On Earth, the iron-nickel alloy flows around the core, spinning, convection and conducting electricity, converting all that kinetic energy into a flow of electrons like in a giant underground generator. As for Jupiter and Saturn, scientists believe that hydrogen itself, under the enormous pressure of gravity, has become the metal that creates the magnetic field.
Earth, Jupiter and Saturn have relatively neat magnetic fields like the field of a giant bar magnet running along the planet's axis of rotation, its magnetic field lines shaped like a connected cage. north pole and south pole.
In contrast, the magnetic poles of Uranus and Neptune are tilted 59 and 47 degrees relative to their rotation axes, respectively, and the magnetic field lines are constantly varying and shifting.

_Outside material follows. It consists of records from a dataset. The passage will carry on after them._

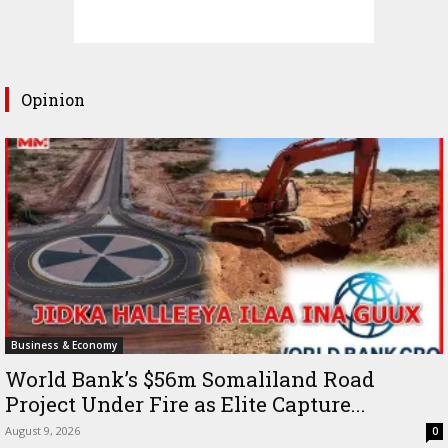
Opinion
Business & Economy
World Bank’s $56m Somaliland Road
Project Under Fire as Elite Capture...
August 9, 2026
0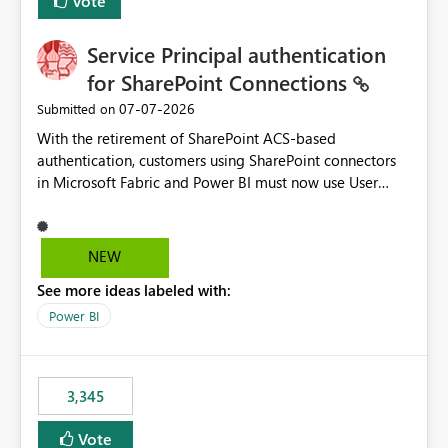
Vote
Service Principal authentication
for SharePoint Connections
‎07-07-2026
Submitted on
With the retirement of SharePoint ACS-based
authentication, customers using SharePoint connectors
in Microsoft Fabric and Power BI must now use User
OAuth or Workspace Identity. While these are supported
alternatives, they do not provide the same centralized
and reusable authentication experience that Service
NEW
Principals previously offered.
See more ideas labeled with:
https://support.fabric.microsoft.com/known-issues/?
product=Power%2520BI&active=true&fixed=true&sort
Power BI
=published&issueId=1802 Service Principals enabled
scalable service-to-service authentication across
multiple workspaces and environments with minimal
3,345
administrative overhead. In comparison, Workspace
Identity requires separate configuration and permission
Vote
management for each workspace, which can be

And they're not really focused on the planet's core like Earth and the two gas planets are.
One possible explanation is that the magnetic field could be generated by an ionic liquid , where the ions are the charge carriers rather than the liquid acting as a conduit for the electrons.
Physics and chemistry researcher Artem Oganov of the Skolkovo Institute of Science and Technology in Russia explains: 'The hydrogen surrounding Jupiter's rocky core under high pressure conditions is a form of liquid metal: It can flow, in the same way that molten iron in the bowels of the Earth flows, and its conductivity is due to the free electrons shared by all the hydrogen atoms being forced together. In Uranus, we think that itself Hydrogen ions or protons are free charge carriers'.

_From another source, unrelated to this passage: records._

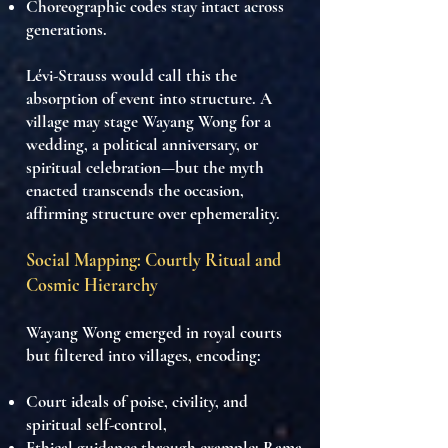
Choreographic codes stay intact across
generations.
Lévi-Strauss would call this
the
absorption of event into structure
. A
village may stage Wayang Wong for a
wedding, a political anniversary, or
spiritual celebration—but
the myth
enacted transcends the occasion
,
affirming
structure over ephemerality
.
Social Mapping: Courtly Ritual and
Cosmic Hierarchy
Wayang Wong emerged in royal courts
but filtered into villages, encoding:
Court ideals of poise, civility, and
spiritual self-control
,
Ethical guidance
through example: Rama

The question is which ion? Some, like ammonium, are obvious possibilities. But could planetary water molecules play a more important role in this process?
A team of researchers led by physicist Jingyu Hou of Nankai University (China), went back to first principles combined with models of how molecules can evolve, going deep into a concept called chemical hybridization.
This is when the orbital elements of an atom are mixed or combined to create an atom that can bond in new ways. There are many different types of hybridization, but the one relevant here is sp3 hybridization, in which the four orbitals form a tetrahedral arrangement around the central nucleus.
Show the structures of water, hydronium and aquodium molecules.
Each of the four points of the tetrahedron has a lone electron capable of bonding with another atom or a pair of electrons that cannot form bonds with other atoms.
Oxygen has two single electrons and two pairs of electrons in its outer shell. If you attach a hydrogen atom to each available valence electron, you get H 2 O - water.
Sometimes hydrogen with no electrons – just a nucleus of 1 proton – will attach to one of the electron pairs to form a molecule called a hydronium ion.
Physicist Xiao Dong of Nankai University analyzed: 'The question is: Can you add another proton to the hydronium ion to fill the missing part? Such a configuration under normal conditions is energetically unfavorable, but our calculations show that there are two conditions that could cause it to happen.'
'First, very high pressures force matter to reduce its volume, and sharing a previously unused pair of oxygen electrons with a hydrogen ion (proton) is a neat way of doing it: just like a covalent bond with hydrogen, except that both electrons in the pair come from the oxygen atom. Second, you need a lot of available protons to create an acidic environment, because the effect of an acidic environment is to give protons."
The researchers did computational modeling and under conditions similar to those thought to exist inside Uranus and Neptune, this is what happened. At a temperature of about 3,000 degrees Celsius and a pressure of 1.5 million atmospheres, protons attach to hydronium to form H 4 O – aquodium.
Of course, conjecture is still just theory. More detailed observations of the two outer Solar System planets will be needed to further investigate this possibility; But these findings give us a new way to understand the oddities of the blue planets Uranus and Neptune.